▶ Assigned task:
Set down the entries exactly as they appear, apart from the images, which stay out.

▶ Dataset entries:
⁂

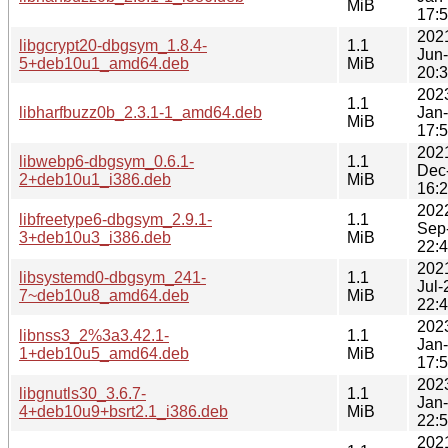
MiB
17:
202
libgcrypt20-dbgsym_1.8.4-
1.1
Jun
5+deb10u1_amd64.deb
MiB
20:
202
1.1
libharfbuzz0b_2.3.1-1_amd64.deb
Jan
MiB
17:
202
libwebp6-dbgsym_0.6.1-
1.1
Dec
2+deb10u1_i386.deb
MiB
16:
202
libfreetype6-dbgsym_2.9.1-
1.1
Sep
3+deb10u3_i386.deb
MiB
22:
202
libsystemd0-dbgsym_241-
1.1
Jul-
7~deb10u8_amd64.deb
MiB
22:
202
libnss3_2%3a3.42.1-
1.1
Jan
1+deb10u5_amd64.deb
MiB
17:
202
libgnutls30_3.6.7-
1.1
Jan
4+deb10u9+bsrt2.1_i386.deb
MiB
22:
202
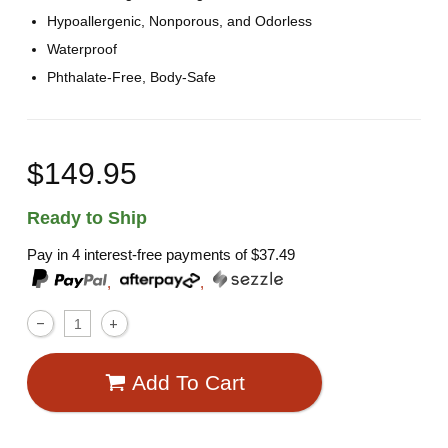
Hypoallergenic, Nonporous, and Odorless
Waterproof
Phthalate-Free, Body-Safe
$149.95
Ready to Ship
Pay in 4 interest-free payments of
$37.49
,
,
Add To Cart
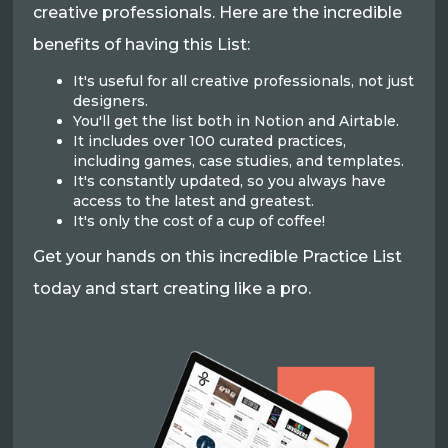
creative professionals. Here are the incredible
benefits of having this List:
It's useful for all creative professionals, not just
designers.
You'll get the list both in Notion and Airtable.
It includes over 100 curated practices,
including games, case studies, and templates.
It's constantly updated, so you always have
access to the latest and greatest.
It's only the cost of a cup of coffee!
Get your hands on this incredible Practice List
today and start creating like a pro.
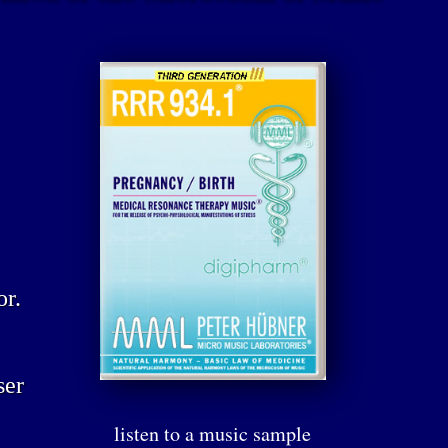
or.
ser
listen to a music sample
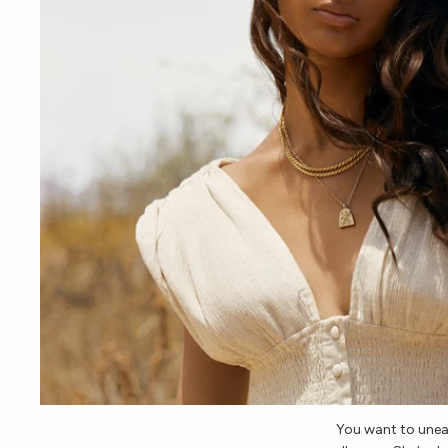
You want to une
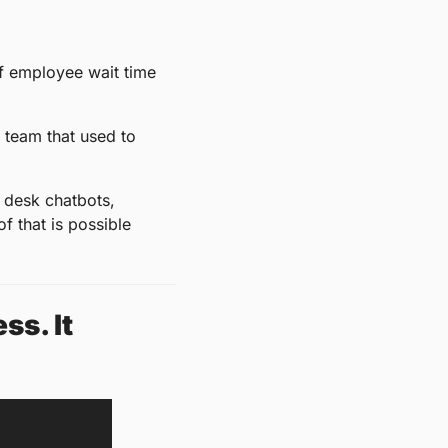
 employee wait time 
 team that used to 
 desk chatbots, 
 that is possible 
s. It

⁂

▶ Your solution:
MiB
17:
202
libgcrypt20-dbgsym_1.8.4-
1.1
Jun
5+deb10u1_amd64.deb
MiB
20:
202
1.1
libharfbuzz0b_2.3.1-1_amd64.deb
Jan
MiB
17:
202
libwebp6-dbgsym_0.6.1-
1.1
Dec
2+deb10u1_i386.deb
MiB
16:
202
libfreetype6-dbgsym_2.9.1-
1.1
Sep
3+deb10u3_i386.deb
MiB
22:
202
libsystemd0-dbgsym_241-
1.1
Jul-
7~deb10u8_amd64.deb
MiB
22:
202
libnss3_2%3a3.42.1-
1.1
Jan
1+deb10u5_amd64.deb
MiB
17:
202
libgnutls30_3.6.7-
1.1
Jan
4+deb10u9+bsrt2.1_i386.deb
MiB
22:
202
Hypoallergenic, Nonporous, and Odorless
Waterproof
Phthalate-Free, Body-Safe
$149.95
Ready to Ship
Pay in 4 interest-free payments of
$37.49
,
,
Add To Cart
creative professionals. Here are the incredible
benefits of having this List:
It's useful for all creative professionals, not just
designers.
You'll get the list both in Notion and Airtable.
It includes over 100 curated practices,
including games, case studies, and templates.
It's constantly updated, so you always have
access to the latest and greatest.
It's only the cost of a cup of coffee!
Get your hands on this incredible Practice List
today and start creating like a pro.
or.
ser
listen to a music sample
You want to une
 employee wait time 
 team that used to 
 desk chatbots, 
 that is possible 
s. It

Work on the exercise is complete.